G-Max, Frosty, and I went to
the Cheese Artist to see Michael Haneke's THE
PIANO TEACHER,
which won the grand prize and the prizes for best
actress and best actor at Cannes in 2001. I know
that many people despise French language films,
and that even reading about them can make such
individuals nauseous, but this time I implore
everyone in this group to be open-minded. THE
PIANO TEACHER is an outstanding film. Besides,
it's not set in France, it's set in Austria. And
the subject is anything but dull: sadomasochism.
In porn and erotica,
sadomasochism is nearly always depicted in a halo
of lust, as though it were just another tasty
item on the sexual menu for freewheeling folks
with lusty libidos. Haneke depicts it realistically
as a pathological condition, an affliction. In
Erika Kohut, a brilliant piano teacher at a conservatory
of music in Vienna (played with cold exactness
by Isabelle Huppert), we see the truth: sadomasochism
is a compulsion, not a choice, and it's not much
fun for the folks who have it. Half a dozen scenes
in THE PIANO TEACHER made me tense up, and one
made me flinch, something I haven't done in a
theater for years.
I won't spoil the
movie for you by revealing any of the specifics.
The plot, dialogue, and acting are uniformly realistic
and believable. Erika's infatuated student Walter
is well played by Benoit Magimel, and her domineering
mother is equally well played by Annie Girardot.

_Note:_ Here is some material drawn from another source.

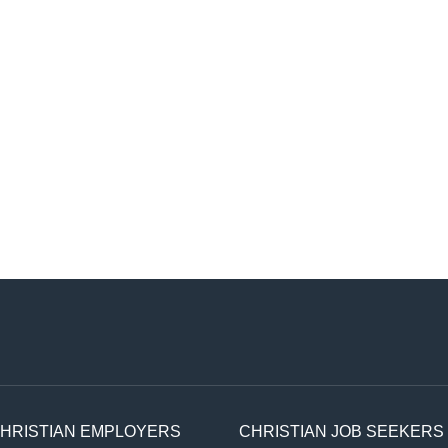
HRISTIAN EMPLOYERS
CHRISTIAN JOB SEEKERS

Haneke's choice of camera angles is effective,
and so too are the visual contrasts he creates,
for example, the contrast between the clean white
walls of the conservatory and the dark squalor
of a jack-off cubicle at a porn arcade. And his
editing is intelligent; the cuts from one shot
to the next are perfectly timed and frequently
dramatic.
Intelligent -- that's
the key word. Haneke's treatment of classical
music and his depiction of how Erika and her students
talk about it is genuinely intelligent, not the
bogus cheese you typically get in Hollywood movies.
And one of the best aspects of THE PIANO TEACHER
is its soundtrack; Haneke uses background music
sparingly, and some of the movie's most powerful
moments are presented in absolute silence, but
he also allows us to hear several extended piano
performances by Erika and her students, and these
extended performances aren't just beautiful in
and of themselves, they also serve to develop
and complicate our understanding of the characters.
When she's sitting motionless, listening to one
of her students perform, with her mouth frozen
in an expressionless neutral position, using only
slight changes in her eyes, Isabelle Huppert can
out-act 99% of the actresses in the world. THE
PIANO TEACHER earns a 5.5. I'd give it a 6 if
it weren't for some doubts I have concerning the
plausibility of Walter's motivations.